Strony
▼
sobota, 11 czerwca 2011
"Fałszywy trop" Henning Mankell (koszmar!)
Teleszyński ma znakomity głos. Czyta, ale słychać, jak siedzi w fotelu i przewraca kartki. Dla mnie ma to jakiś urok. Rozwija mi ten facet przed oczami kolejną opowieść o Kurcie Wallanderze, opowieść krwistą i szokującą. Mocne uderzenie.
Zaczyna się od rozłupania kręgosłupa siekierą i zdjęcia skalpu. Zabitym jest starszy mężczyzna, były minister sprawiedliwości. Potem są kolejni, każdemu rozwalono siekierą łeb, a potem zdjęto skalp. Kurt Wallander wie, że ma do czynienia z seryjnym mordercą, psychopatą i szaleńcem - i jest mu z tego powodu bardzo źle. Boi się, wciąż się boi, że zadzwoni telefon z doniesieniem o kolejnym morderstwie.
No dobrze, trochę skłamałam, bo tak naprawdę wszystko zaczyna się od tego, że siedemnastoletnia dziewczyna oblewa się benzyną na polu rzepaku i podpala, ginąc w męczarniach. Jak bardzo trzeba być zdesperowanym, żeby popełnić samobójstwo w taki właśnie sposób? Jak bardzo trzeba się bać?
Ale śmierć tej dziewczyny nie ma nic wspólnego z serią morderstw, przynajmniej tak myśli Wallander i tak myślałam ja - do czasu oczywiście, bo przecież Mankell nie pozwala sobie na taką "przypadkowość".
Powieść skonstruowana jest dwutorowo, raz uczestniczyłam w wydarzeniach z punktu widzenia mordercy, a raz Wallandera. Jak w moim ukochanym "Dniu Szakala" Forysthe'a. Przy czym na początku (jeśli chodzi o pierwszy wątek), nie poznałam tożsamości narratora, tej prawdziwej, znam tylko urojoną. Myślałam, że tak będzie do końca. Ale nie! W połowie książki tożsamość mordercy stała się dla mnie jasna. Pisarz świadomie zrezygnował z zaskoczenia czytelnika osobą psychopaty.
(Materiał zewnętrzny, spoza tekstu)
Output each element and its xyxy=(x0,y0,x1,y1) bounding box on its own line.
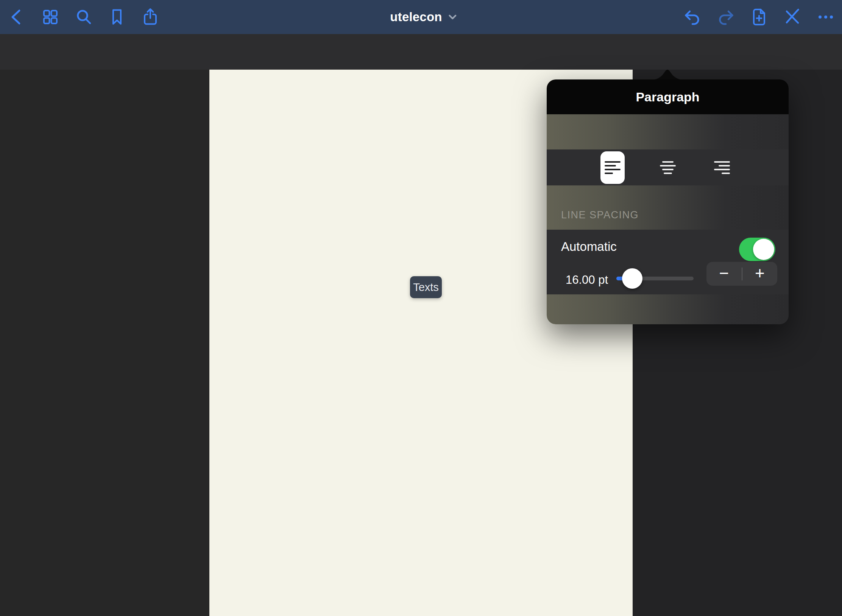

I słusznie, bo tu ważniejsze jest pytanie "dlaczego?", a nie "kto?". Do licha, odpowiedź na to pytanie jest wysoce przygnębiająca. Seryjny morderca po prostu się mścił za krzywdy wyrządzone jego rodzinie. Jak się czyta (czy też słucha) o takich krzywdach, zwłaszcza wobec dzieci, to nóż się w kieszeni otwiera i rodzą się wątpliwości. Czy rezygnować z zemsty, czy zostawiać sprawę wymiarowi sprawiedliwości? A jeśli wymiar sprawiedliwości jest ślepy, albo, co gorsza, celowo zamyka oczy, lub też jest skorumpowany czy po prostu nieudolny... a to wszystko przecież prawdopodobne i bardzo pesymistyczne.
Jak tu się dziwić Wallanderowi, że taki z niego posępniak, skoro z takimi przemyśleniami musi się borykać, czy też żyć ze świadomością, że seryjny morderca bywał swobodnie nocami w jego mieszkaniu, słuchał oddechu Kurta podczas snu i planował rozłupanie mu głowy siekierą. O matko z córką.
Kryminał się kończy, Kurt Wallander rozwiązuje zagadkę, przestępca ujęty, a wcale nie ma co oddychać z ulgą. Poczucie beznadziei i mroku pozostaje jeszcze przez jakiś czas.
Dopiszę jeszcze, bo mnie zainteresowało: na okładce fragment obrazu Louisa Janmota " La Poème de l'âme", właściwie to chodzi o cykl obrazów, a tu konkretnie wykorzystano numer osiem, tytuł "Cauchemar", czyli koszmar. Cały o tu: Obraz
To rozłupanie kręgosłupa i ściąganie skalpela....brrr...
OdpowiedzUsuńFajnie opisałaś:)
OdpowiedzUsuńNie czytałam tej książki, ale oglądałam odcinek serialu, który powstał w oparciu o ten kryminał - nie jest tak drastycznie;
Jakoś boję się Mankella...Ale chyba warto spróbować, bo może się okazać miłym rozczarowaniem.
OdpowiedzUsuńwidzę, że coraz częściej można przeczytać recenzje audiobooków, cieszę się, bo jestem wielką admiratorką czytania uszami. Normalnego też, ale w przypadku braku oczu dla papieru, można użyć uszu.
OdpowiedzUsuńMankell jak zwykle w dobrej formie
To moja ulubiona część o Wallanderze. Pierwsza jaką przeczytałam. Wspaniała.